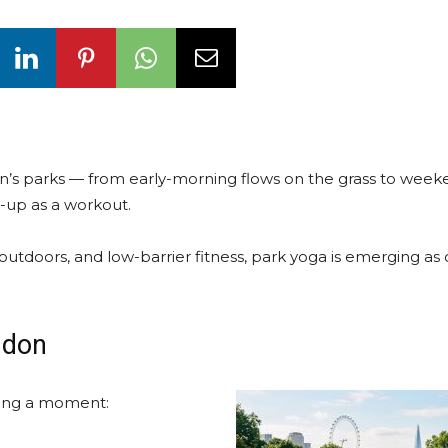
n’s parks — from early-morning flows on the grass to wee
t-up as a workout.
 outdoors, and low-barrier fitness, park yoga is emerging as
ndon
aving a moment:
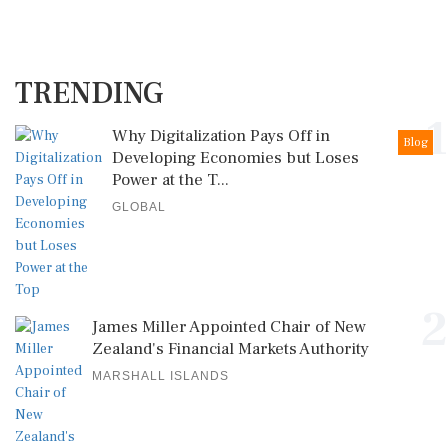
TRENDING
1
Why Digitalization Pays Off in
Blog
Developing Economies but Loses
Power at the T...
GLOBAL
2
James Miller Appointed Chair of New
Zealand's Financial Markets Authority
MARSHALL ISLANDS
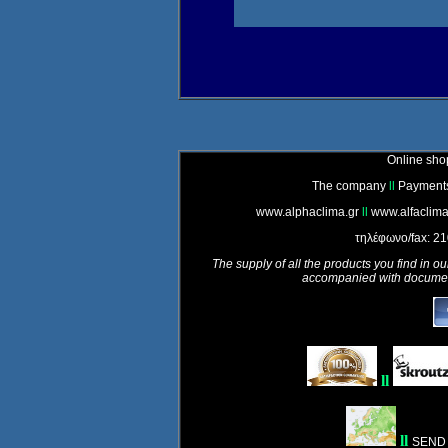
Online shop
The company
ll
Payment
www.alphaclima.gr
ll
www.alfaclima
τηλέφωνο/fax: 2
The supply of all the products you find in ou
accompanied with document
ll
ll
SEND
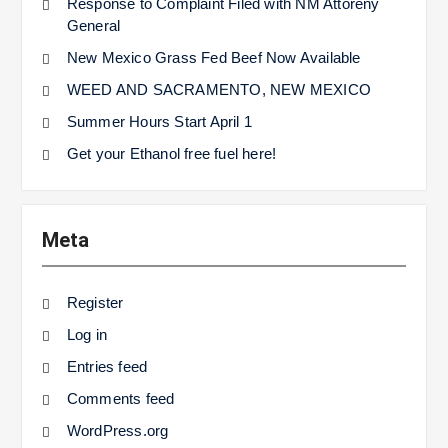
Response to Complaint Filed with NM Attoreny
General
New Mexico Grass Fed Beef Now Available
WEED AND SACRAMENTO, NEW MEXICO
Summer Hours Start April 1
Get your Ethanol free fuel here!
Meta
Register
Log in
Entries feed
Comments feed
WordPress.org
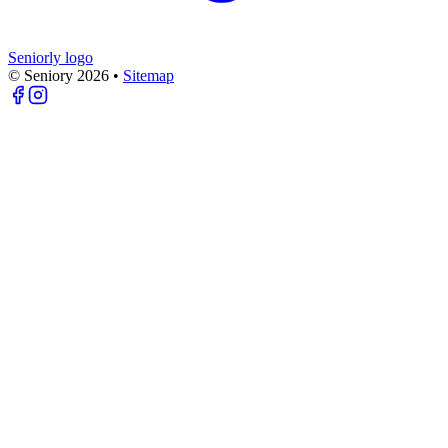
Seniorly logo
© Seniory
2026
•
Sitemap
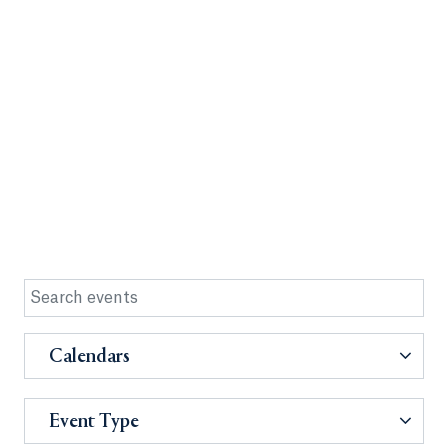
Calendars
Event Type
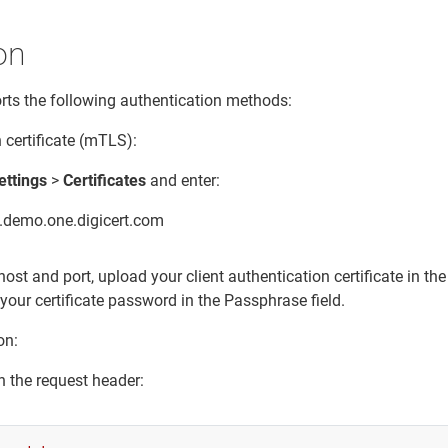
on
ts the following authentication methods:
 certificate (mTLS):
ettings
>
Certificates
and enter:
h.demo.one.digicert.com
host and port, upload your client authentication certificate in th
 your certificate password in the Passphrase field.
on:
n the request header:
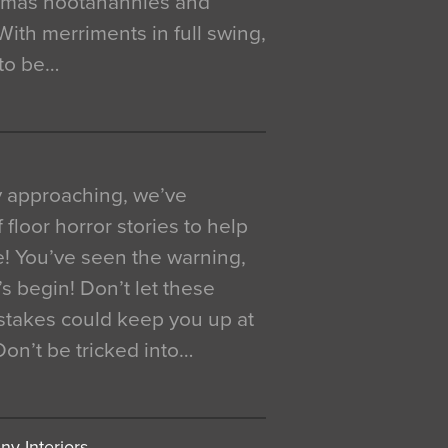
istmas hootanannies and
. With merriments in full swing,
 to be…
y approaching, we’ve
 floor horror stories to help
e! You’ve seen the warning,
’s begin! Don’t let these
akes could keep you up at
 Don’t be tricked into…
y Interiors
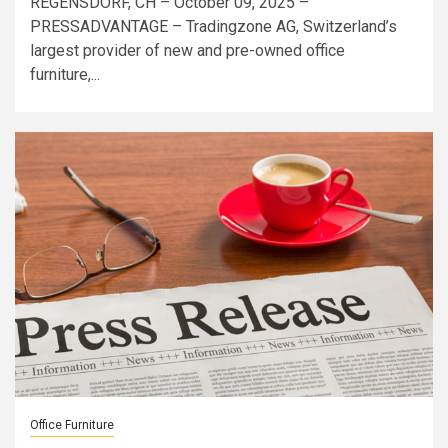
REGENSDORF, CH – October 09, 2025 –
PRESSADVANTAGE – Tradingzone AG, Switzerland’s
largest provider of new and pre-owned office
furniture,...
Office Furniture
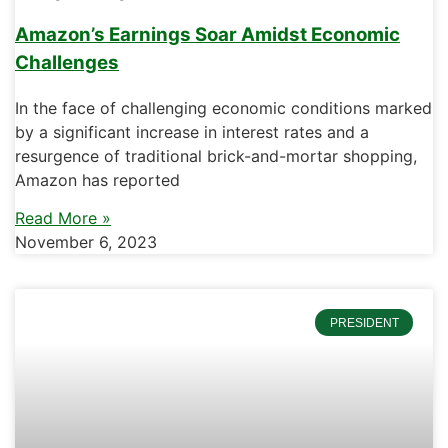
Amazon’s Earnings Soar Amidst Economic
Challenges
In the face of challenging economic conditions marked
by a significant increase in interest rates and a
resurgence of traditional brick-and-mortar shopping,
Amazon has reported
Read More »
November 6, 2023
PRESIDENT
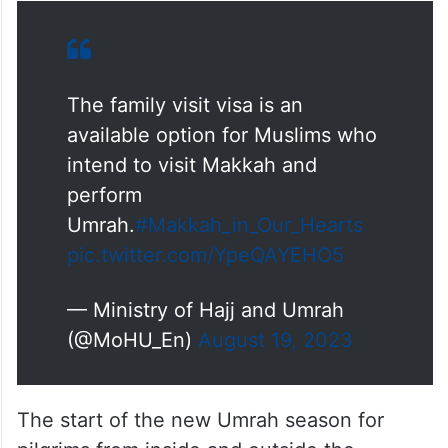
The family visit visa is an
available option for Muslims who
intend to visit Makkah and
perform
Umrah.
#Makkah_in_Our_Hearts
pic.twitter.com/YpeQAYEHO5
— Ministry of Hajj and Umrah
(@MoHU_En)
August 19, 2023
The start of the new Umrah season for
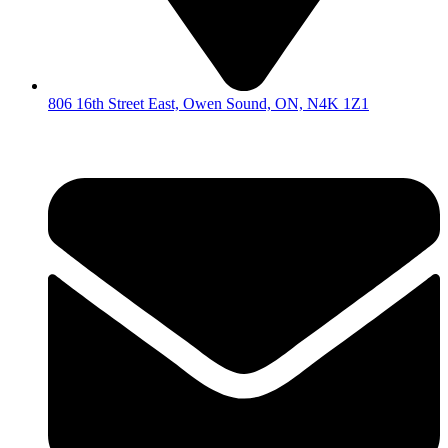
806 16th Street East, Owen Sound, ON, N4K 1Z1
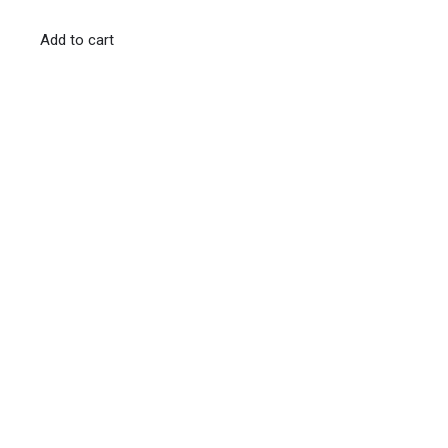
Add to cart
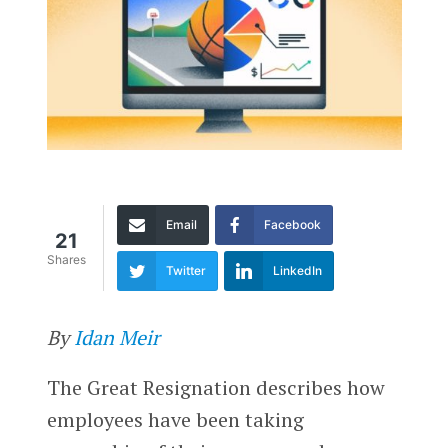
Email
Facebook
21
Shares
Twitter
LinkedIn
By
Idan Meir
The Great Resignation describes how
employees have been taking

------------------------------------------------------------

# TASK
Wording must stay exact. Give again the lines from the line with "The supply of all the products you find in ou" through the last line of the listing, both ends included, without pictures.

# RESULT BELOW
The supply of all the products you find in ou
accompanied with document
ll
ll
SEND
Response to Complaint Filed with NM Attoreny
General
New Mexico Grass Fed Beef Now Available
WEED AND SACRAMENTO, NEW MEXICO
Summer Hours Start April 1
Get your Ethanol free fuel here!
Meta
Register
Log in
Entries feed
Comments feed
WordPress.org
Seniorly logo
© Seniory
2026
•
Sitemap
Calendars
Event Type
on
ts the following authentication methods:
 certificate (mTLS):
ettings
>
Certificates
and enter:
h.demo.one.digicert.com
host and port, upload your client authentication certificate in th
 your certificate password in the Passphrase field.
on:
n the request header:
istmas hootanannies and
. With merriments in full swing,
 to be…
y approaching, we’ve
 floor horror stories to help
e! You’ve seen the warning,
’s begin! Don’t let these
akes could keep you up at
 Don’t be tricked into…
y Interiors
REGENSDORF, CH – October 09, 2025 –
PRESSADVANTAGE – Tradingzone AG, Switzerland’s
largest provider of new and pre-owned office
furniture,...
Office Furniture
Amazon’s Earnings Soar Amidst Economic
Challenges
In the face of challenging economic conditions marked
by a significant increase in interest rates and a
resurgence of traditional brick-and-mortar shopping,
Amazon has reported
Read More »
November 6, 2023
PRESIDENT
The family visit visa is an
available option for Muslims who
intend to visit Makkah and
perform
Umrah.
#Makkah_in_Our_Hearts
pic.twitter.com/YpeQAYEHO5
— Ministry of Hajj and Umrah
(@MoHU_En)
August 19, 2023
The start of the new Umrah season for
806 16th Street East, Owen Sound, ON, N4K 1Z1
Add to cart
Email
Facebook
21
Shares
Twitter
LinkedIn
By
Idan Meir
The Great Resignation describes how
employees have been taking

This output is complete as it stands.